Pictures are to be dropped, and only the lines from the one containing "Hogan Seamus Services" through the end of the data below are to be reproduced as written.

Collected data
——

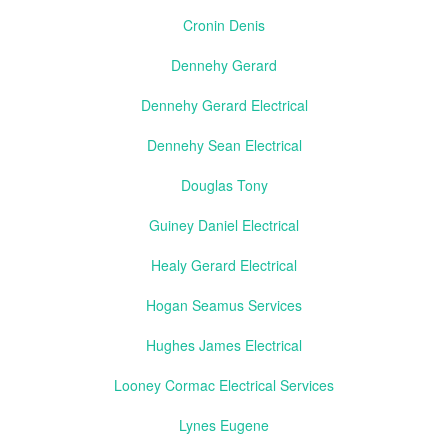
Cronin Denis
Dennehy Gerard
Dennehy Gerard Electrical
Dennehy Sean Electrical
Douglas Tony
Guiney Daniel Electrical
Healy Gerard Electrical
Hogan Seamus Services
Hughes James Electrical
Looney Cormac Electrical Services
Lynes Eugene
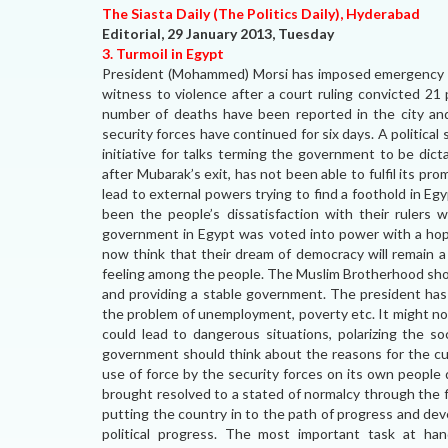
The Siasta Daily (The Politics Daily), Hyderabad
Editorial, 29 January 2013, Tuesday
3. Turmoil in Egypt
President (Mohammed) Morsi has imposed emergency to
witness to violence after a court ruling convicted 21 
number of deaths have been reported in the city an
security forces have continued for six days. A political
initiative for talks terming the government to be di
after Mubarak’s exit, has not been able to fulfil its p
lead to external powers trying to find a foothold in E
been the people’s dissatisfaction with their ruler
government in Egypt was voted into power with a hop
now think that their dream of democracy will remain a
feeling among the people. The Muslim Brotherhood shoul
and providing a stable government. The president has
the problem of unemployment, poverty etc. It might not 
could lead to dangerous situations, polarizing the so
government should think about the reasons for the cur
use of force by the security forces on its own people
brought resolved to a stated of normalcy through the 
putting the country in to the path of progress and de
political progress. The most important task at ha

——

(Written solution):
Hogan Seamus Services
Hughes James Electrical
Looney Cormac Electrical Services
Lynes Eugene
The Siasta Daily (The Politics Daily), Hyderabad
Editorial, 29 January 2013, Tuesday
3. Turmoil in Egypt
President (Mohammed) Morsi has imposed emergency to
witness to violence after a court ruling convicted 21 
number of deaths have been reported in the city an
security forces have continued for six days. A political
initiative for talks terming the government to be di
after Mubarak’s exit, has not been able to fulfil its p
lead to external powers trying to find a foothold in E
been the people’s dissatisfaction with their ruler
government in Egypt was voted into power with a hop
now think that their dream of democracy will remain a
feeling among the people. The Muslim Brotherhood shoul
and providing a stable government. The president has
the problem of unemployment, poverty etc. It might not 
could lead to dangerous situations, polarizing the so
government should think about the reasons for the cur
use of force by the security forces on its own people
brought resolved to a stated of normalcy through the 
putting the country in to the path of progress and de
political progress. The most important task at ha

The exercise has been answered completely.